Dataset entries
......

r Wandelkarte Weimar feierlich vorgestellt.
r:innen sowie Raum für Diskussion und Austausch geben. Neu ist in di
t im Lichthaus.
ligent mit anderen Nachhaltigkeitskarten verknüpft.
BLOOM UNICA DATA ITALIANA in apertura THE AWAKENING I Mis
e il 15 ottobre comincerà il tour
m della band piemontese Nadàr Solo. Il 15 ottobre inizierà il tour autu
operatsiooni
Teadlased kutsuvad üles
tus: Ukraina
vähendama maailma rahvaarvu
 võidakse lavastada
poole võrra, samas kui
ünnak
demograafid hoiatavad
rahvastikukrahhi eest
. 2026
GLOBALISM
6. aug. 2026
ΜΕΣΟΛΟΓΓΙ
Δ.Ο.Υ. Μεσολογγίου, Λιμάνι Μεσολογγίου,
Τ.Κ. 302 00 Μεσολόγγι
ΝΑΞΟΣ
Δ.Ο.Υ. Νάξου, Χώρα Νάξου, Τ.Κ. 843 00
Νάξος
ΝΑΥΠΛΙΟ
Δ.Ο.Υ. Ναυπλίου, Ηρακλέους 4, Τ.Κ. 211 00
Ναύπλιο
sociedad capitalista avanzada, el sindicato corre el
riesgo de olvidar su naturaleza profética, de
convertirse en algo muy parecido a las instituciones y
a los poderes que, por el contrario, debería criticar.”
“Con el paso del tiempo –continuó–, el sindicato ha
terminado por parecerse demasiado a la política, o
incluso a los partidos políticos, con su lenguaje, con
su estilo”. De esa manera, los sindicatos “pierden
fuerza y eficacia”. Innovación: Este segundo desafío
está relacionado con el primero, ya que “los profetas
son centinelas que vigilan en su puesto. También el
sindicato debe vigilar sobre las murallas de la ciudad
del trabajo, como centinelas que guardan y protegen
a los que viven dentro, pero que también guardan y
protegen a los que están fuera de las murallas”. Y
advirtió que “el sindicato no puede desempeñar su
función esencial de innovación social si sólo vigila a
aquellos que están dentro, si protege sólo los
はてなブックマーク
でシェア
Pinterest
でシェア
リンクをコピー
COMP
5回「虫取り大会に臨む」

......

§ Exercise aim: Search the records above for "sólo" and copy every line that has it.

§ Exercise output:
función esencial de innovación social si sólo vigila a
aquellos que están dentro, si protege sólo los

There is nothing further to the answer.